• [Stored data]:
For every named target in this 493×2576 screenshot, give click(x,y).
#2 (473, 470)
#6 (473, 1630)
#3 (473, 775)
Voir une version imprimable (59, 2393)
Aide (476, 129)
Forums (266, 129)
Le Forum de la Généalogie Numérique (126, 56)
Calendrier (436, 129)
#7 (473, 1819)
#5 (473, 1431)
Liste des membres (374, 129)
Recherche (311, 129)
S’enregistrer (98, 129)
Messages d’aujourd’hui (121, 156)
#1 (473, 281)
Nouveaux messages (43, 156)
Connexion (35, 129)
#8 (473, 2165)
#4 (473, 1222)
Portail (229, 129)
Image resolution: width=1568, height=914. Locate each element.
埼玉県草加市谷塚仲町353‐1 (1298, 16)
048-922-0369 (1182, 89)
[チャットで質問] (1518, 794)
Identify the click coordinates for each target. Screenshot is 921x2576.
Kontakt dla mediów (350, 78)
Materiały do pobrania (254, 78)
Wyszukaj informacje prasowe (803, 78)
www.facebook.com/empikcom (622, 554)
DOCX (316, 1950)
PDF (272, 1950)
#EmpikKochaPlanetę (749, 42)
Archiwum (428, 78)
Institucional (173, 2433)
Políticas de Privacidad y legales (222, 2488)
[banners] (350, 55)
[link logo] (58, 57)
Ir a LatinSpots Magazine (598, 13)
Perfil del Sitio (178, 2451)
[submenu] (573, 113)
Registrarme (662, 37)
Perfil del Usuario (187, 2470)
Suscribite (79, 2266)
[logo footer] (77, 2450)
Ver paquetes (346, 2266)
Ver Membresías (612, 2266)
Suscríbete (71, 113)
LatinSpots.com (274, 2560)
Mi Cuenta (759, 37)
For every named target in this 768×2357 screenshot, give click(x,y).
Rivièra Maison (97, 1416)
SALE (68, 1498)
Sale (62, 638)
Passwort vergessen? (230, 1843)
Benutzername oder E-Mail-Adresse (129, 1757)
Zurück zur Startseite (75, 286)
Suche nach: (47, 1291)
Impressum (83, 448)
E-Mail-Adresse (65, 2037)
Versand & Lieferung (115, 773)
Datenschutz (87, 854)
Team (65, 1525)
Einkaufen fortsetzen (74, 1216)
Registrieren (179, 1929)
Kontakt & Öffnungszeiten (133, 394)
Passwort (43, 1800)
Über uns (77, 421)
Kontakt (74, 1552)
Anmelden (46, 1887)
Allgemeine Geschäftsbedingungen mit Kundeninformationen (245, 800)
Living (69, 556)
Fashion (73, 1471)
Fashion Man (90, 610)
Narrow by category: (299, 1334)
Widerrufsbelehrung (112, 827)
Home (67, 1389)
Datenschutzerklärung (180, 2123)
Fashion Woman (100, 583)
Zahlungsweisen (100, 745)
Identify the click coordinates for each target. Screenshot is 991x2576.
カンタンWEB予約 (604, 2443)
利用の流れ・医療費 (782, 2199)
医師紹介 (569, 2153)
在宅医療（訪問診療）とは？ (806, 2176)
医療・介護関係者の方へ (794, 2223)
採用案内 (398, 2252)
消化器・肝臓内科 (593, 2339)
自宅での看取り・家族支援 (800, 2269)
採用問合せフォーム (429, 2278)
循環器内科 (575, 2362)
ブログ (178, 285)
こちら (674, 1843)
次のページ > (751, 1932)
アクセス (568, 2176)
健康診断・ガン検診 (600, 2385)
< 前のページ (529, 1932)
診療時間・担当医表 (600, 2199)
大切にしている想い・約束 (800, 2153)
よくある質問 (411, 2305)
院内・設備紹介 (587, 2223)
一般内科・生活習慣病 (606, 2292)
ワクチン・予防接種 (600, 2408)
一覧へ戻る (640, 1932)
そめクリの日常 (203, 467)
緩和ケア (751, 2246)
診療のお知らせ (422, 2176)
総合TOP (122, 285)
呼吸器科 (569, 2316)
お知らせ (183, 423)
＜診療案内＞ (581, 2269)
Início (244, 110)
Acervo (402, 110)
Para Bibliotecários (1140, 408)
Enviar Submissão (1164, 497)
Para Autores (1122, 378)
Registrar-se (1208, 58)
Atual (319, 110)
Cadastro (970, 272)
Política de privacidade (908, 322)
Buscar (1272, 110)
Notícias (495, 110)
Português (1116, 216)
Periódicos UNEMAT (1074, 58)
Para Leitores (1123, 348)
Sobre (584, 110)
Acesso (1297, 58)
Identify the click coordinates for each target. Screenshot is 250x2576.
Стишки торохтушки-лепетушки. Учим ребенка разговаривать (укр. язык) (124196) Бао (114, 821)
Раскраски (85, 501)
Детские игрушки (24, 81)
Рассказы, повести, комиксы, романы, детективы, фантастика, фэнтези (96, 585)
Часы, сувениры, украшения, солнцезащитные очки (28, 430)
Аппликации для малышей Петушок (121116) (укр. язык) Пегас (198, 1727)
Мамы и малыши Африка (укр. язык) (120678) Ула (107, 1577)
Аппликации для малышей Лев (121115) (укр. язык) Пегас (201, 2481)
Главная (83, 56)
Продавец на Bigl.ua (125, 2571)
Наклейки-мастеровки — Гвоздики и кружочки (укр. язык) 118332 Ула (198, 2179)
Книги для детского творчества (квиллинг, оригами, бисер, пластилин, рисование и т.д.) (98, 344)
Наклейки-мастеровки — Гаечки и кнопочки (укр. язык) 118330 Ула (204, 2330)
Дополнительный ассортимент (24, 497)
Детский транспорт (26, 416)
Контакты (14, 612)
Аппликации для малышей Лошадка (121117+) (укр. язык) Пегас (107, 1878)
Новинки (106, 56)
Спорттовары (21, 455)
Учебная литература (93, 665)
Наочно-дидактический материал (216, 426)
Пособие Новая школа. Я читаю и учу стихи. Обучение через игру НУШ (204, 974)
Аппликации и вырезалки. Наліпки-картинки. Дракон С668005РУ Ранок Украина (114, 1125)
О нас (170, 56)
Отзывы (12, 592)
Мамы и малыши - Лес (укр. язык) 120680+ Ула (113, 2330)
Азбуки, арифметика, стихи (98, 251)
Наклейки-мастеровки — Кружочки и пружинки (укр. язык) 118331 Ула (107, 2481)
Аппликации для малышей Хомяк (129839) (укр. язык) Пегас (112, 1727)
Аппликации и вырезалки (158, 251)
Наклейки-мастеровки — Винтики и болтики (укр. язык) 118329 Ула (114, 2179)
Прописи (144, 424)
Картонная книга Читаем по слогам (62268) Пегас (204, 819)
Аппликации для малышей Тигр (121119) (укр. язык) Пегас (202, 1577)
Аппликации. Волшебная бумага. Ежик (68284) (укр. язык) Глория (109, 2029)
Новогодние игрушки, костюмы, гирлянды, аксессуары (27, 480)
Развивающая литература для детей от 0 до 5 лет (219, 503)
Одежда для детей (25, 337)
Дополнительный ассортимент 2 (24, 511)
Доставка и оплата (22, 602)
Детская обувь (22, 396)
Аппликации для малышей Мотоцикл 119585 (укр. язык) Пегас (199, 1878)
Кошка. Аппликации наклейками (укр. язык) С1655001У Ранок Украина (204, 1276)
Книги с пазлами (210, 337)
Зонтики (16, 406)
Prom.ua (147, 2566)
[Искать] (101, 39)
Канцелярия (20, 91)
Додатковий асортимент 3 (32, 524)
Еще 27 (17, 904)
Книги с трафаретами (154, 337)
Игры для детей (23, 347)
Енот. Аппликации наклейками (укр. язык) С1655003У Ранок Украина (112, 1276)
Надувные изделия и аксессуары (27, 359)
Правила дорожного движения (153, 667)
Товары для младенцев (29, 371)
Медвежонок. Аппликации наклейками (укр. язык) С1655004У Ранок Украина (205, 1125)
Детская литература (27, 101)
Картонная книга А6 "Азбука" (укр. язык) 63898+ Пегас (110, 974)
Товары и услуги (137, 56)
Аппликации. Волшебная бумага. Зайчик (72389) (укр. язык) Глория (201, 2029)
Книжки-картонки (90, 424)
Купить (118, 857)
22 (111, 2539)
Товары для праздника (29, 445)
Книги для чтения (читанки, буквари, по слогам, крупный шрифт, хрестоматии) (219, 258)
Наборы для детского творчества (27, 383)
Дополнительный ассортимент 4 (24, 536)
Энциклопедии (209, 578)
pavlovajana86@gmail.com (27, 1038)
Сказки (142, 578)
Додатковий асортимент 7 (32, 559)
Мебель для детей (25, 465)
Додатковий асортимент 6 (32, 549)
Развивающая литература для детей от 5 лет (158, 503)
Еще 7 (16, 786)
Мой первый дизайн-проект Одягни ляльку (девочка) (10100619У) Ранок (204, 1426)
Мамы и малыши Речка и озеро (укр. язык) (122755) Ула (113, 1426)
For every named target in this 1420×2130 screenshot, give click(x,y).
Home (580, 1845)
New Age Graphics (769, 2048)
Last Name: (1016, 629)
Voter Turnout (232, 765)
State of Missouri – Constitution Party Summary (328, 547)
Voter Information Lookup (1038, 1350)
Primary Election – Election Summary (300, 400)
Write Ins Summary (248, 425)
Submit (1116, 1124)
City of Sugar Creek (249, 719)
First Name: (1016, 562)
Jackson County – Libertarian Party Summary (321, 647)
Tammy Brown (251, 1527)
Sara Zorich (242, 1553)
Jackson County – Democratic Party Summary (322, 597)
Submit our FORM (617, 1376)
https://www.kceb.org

• [Activity]: In the records above, find the line with "#5 (473, 1431)"; write out exactly that line and each one after it, stopping after the line with "Fashion Woman (100, 583)".

• [Response box]:
#5 (473, 1431)
Liste des membres (374, 129)
Recherche (311, 129)
S’enregistrer (98, 129)
Messages d’aujourd’hui (121, 156)
#1 (473, 281)
Nouveaux messages (43, 156)
Connexion (35, 129)
#8 (473, 2165)
#4 (473, 1222)
Portail (229, 129)
Image resolution: width=1568, height=914. Locate each element.
埼玉県草加市谷塚仲町353‐1 (1298, 16)
048-922-0369 (1182, 89)
[チャットで質問] (1518, 794)
Identify the click coordinates for each target. Screenshot is 921x2576.
Kontakt dla mediów (350, 78)
Materiały do pobrania (254, 78)
Wyszukaj informacje prasowe (803, 78)
www.facebook.com/empikcom (622, 554)
DOCX (316, 1950)
PDF (272, 1950)
#EmpikKochaPlanetę (749, 42)
Archiwum (428, 78)
Institucional (173, 2433)
Políticas de Privacidad y legales (222, 2488)
[banners] (350, 55)
[link logo] (58, 57)
Ir a LatinSpots Magazine (598, 13)
Perfil del Sitio (178, 2451)
[submenu] (573, 113)
Registrarme (662, 37)
Perfil del Usuario (187, 2470)
Suscribite (79, 2266)
[logo footer] (77, 2450)
Ver paquetes (346, 2266)
Ver Membresías (612, 2266)
Suscríbete (71, 113)
LatinSpots.com (274, 2560)
Mi Cuenta (759, 37)
For every named target in this 768×2357 screenshot, give click(x,y).
Rivièra Maison (97, 1416)
SALE (68, 1498)
Sale (62, 638)
Passwort vergessen? (230, 1843)
Benutzername oder E-Mail-Adresse (129, 1757)
Zurück zur Startseite (75, 286)
Suche nach: (47, 1291)
Impressum (83, 448)
E-Mail-Adresse (65, 2037)
Versand & Lieferung (115, 773)
Datenschutz (87, 854)
Team (65, 1525)
Einkaufen fortsetzen (74, 1216)
Registrieren (179, 1929)
Kontakt & Öffnungszeiten (133, 394)
Passwort (43, 1800)
Über uns (77, 421)
Kontakt (74, 1552)
Anmelden (46, 1887)
Allgemeine Geschäftsbedingungen mit Kundeninformationen (245, 800)
Living (69, 556)
Fashion (73, 1471)
Fashion Man (90, 610)
Narrow by category: (299, 1334)
Widerrufsbelehrung (112, 827)
Home (67, 1389)
Datenschutzerklärung (180, 2123)
Fashion Woman (100, 583)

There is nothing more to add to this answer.